Credit Line Hybrid Financing: Get up to $150,000 in financing so your business can thrive.
Equipment loans, whether SBA loans or not, are loans that are secured by the equipment being financed. For example, if you bought a new industrial freezer and financed it with an equipment loan, then the freezer would serve as collateral for that loan.
The beauty of equipment loans is that you get the lower interest rates and better terms that typically come with secured financing. The problem is, that isn’t always enough to qualify.
Equipment is not attached to the property, but the assets are longer term generally speaking. This includes things like heavy duty copy machines, industrial freezers and ovens, and more. These things can be used as collateral to secure a loan to purchase them.
Using the equipment as security doesn’t get you out of needing to meet requirements like minimum credit score and income. However, if you do meet these requirements and therefore qualify for the loan, the collateral can help you snag better terms. Interest rates will almost definitely be lower, depending on other factors.
What if you don’t meet traditional requirements for equipment loans? There are other options.
The SBA has a few loans programs that work well for equipment financing.
This is the main program at the Small Business Administration. Through it, borrowers can get federally funded term loans up to $5 million. This money is available for expansion, working capital, and other things as well as, purchasing equipment. Banks, credit unions, and other specialized institutions in partnership with the SBA process these loans and disburse the cash.
The minimum credit score to qualify is 680. There is also a required down payment of at least 10% for the purchase of a business, commercial real estate, or equipment. The minimum time in business is 2 years. In the case of startups, business experience equivalent to two years will work.
This is the most popular SBA loan program. THis is due in part to the fact that funds are allowed to be used toward a broad range of projects, including buying equipment.
The 504 loan program offers loans up to $5 million. Money can buy equipment, as well as facilities or land. Generally, these loans are used for expansion. Private sector lenders or nonprofits process and disburse the funds. This program works well for commercial real estate purchases especially, but also for equipment.
Terms for 504 Loans range from 10 to 20 years, and funding can take from 30 to 90 days. They require a minimum credit score of 680, and collateral is the asset it is financing. There is also a down payment requirement of 10%, which can increase to 15% for a new business.
There is a requirement you be in business at least 2 years, or that management has equivalent experience if the business is a startup.
Credit Line Hybrid Financing: Get up to $150,000 in financing so your business can thrive
Microloans are just what they sound like. They are small loans, up to $50,000, that can be used to purchase equipment, start a business, buy inventory, or just as working capital. Community based non-profits administer microloan programs as intermediaries. The financing comes directly from the Small Business Administration. They can take upwards of 90 days to fund, and the minimum credit score is 640.
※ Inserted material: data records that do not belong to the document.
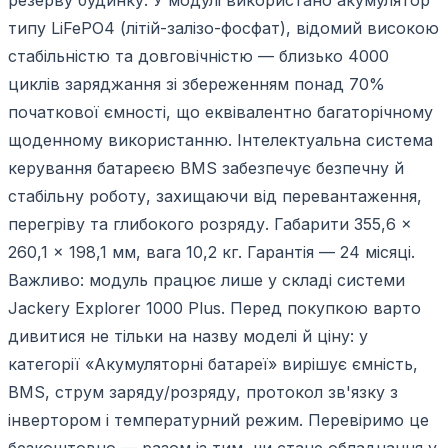
типу LiFePO4 (літій-залізо-фосфат), відомий високою
стабільністю та довговічністю — близько 4000
циклів заряджання зі збереженням понад 70%
початкової ємності, що еквівалентно багаторічному
щоденному використанню. Інтелектуальна система
керування батареєю BMS забезпечує безпечну й
стабільну роботу, захищаючи від перевантаження,
перегріву та глибокого розряду. Габарити 355,6 ×
260,1 × 198,1 мм, вага 10,2 кг. Гарантія — 24 місяці.
Важливо: модуль працює лише у складі системи
Jackery Explorer 1000 Plus. Перед покупкою варто
дивитися не тільки на назву моделі й ціну: у
категорії «Акумуляторні батареї» вирішує ємність,
BMS, струм заряду/розряду, протокол зв'язку з
інвертором і температурний режим. Перевіримо це
безкоштовно — разом із тим, чи стане обладнання у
If SBA loans will not work for your equipment needs, a credit line hybrid might. It allows you to fund your business without putting up collateral. Furthermore,you only pay back what you use. It is unsecured, no-doc funding. That means you do not have to turn in any financials.
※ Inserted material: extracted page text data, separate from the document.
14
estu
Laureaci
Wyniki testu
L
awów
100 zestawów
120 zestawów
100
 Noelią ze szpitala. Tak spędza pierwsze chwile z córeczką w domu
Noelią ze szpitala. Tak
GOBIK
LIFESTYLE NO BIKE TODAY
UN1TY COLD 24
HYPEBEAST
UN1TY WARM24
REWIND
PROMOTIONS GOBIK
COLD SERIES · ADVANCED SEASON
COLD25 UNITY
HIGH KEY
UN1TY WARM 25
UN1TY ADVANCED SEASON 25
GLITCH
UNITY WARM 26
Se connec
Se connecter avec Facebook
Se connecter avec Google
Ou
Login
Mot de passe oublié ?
How hard is it to qualify? Not as hard as you may think. You need good personal credit, but that is relative. Your personal credit score should be at least 685, which is lower than what is required by most traditional lenders. In addition, you can’t have any liens, judgments, bankruptcies or late payments.
Also, in the past 6 months you should have fewer than 5 credit inquiries. You need to have less than a 45% balance on all business and personal credit cards as well. It’s preferred that you have established business credit, but not absolutely necessary.
Now, if you don’t meet all of the requirements, you can take on a credit partner that does. Many business owners work with a friend or relative to fund their business. If a relative or a friend meets all of these requirements, they can partner with you to allow you to tap into their credit to access funding.
There are a ton of benefits to using a credit line hybrid. Most notably, it is unsecured, meaning you do not have to have any collateral to put up. Then, as mentioned, the funding is “no-doc.” This means you do not have to provide any bank statements or financials.
Not only that, but typically approval is up to 5x that of the highest credit limit on the personal credit report. Additionally, often you can get interest rates as low as 0% for the first few months, allowing you to put that savings back into your business.
The process is pretty fast. One other benefit is this. The approval for multiple credit cards creates competition. This makes it easier, and even likely if you handle the credit responsibly, that you can get interest rates lowered and limits raised every few months.
Another option if SBA loans will not work is an online lender. This is especially true if your personal credit score isn’t great.
Even if you have great business credit, most term loans and many lines of credit require a personal credit check. They may take your business credit into account, but if your personal credit stinks, it won’t help you much. Online lenders tend to have lower minimum personal credit score requirements than traditional lenders.
An added benefit is, an online lender will typically send you the funds faster. Sometimes you can have the money in as little as a few days, with approval coming in as little as 24 hours.
An Online Lender Could be the Answer to Your Funding Needs
If you can go with a traditional lender, great. They often have better rates and terms. However, if you, like many business owners, do not have that option, an online lender may be the perfect solution for equipment financing. Approval requirements allow many more borrowers to get their funds quickly and easily. Take into account the following factors:
It’s also important to note, there are a lot of predatory lenders online. You have to be careful. The list above is a great starting point, but don’t stop there. There are a lot of options, so be sure to research.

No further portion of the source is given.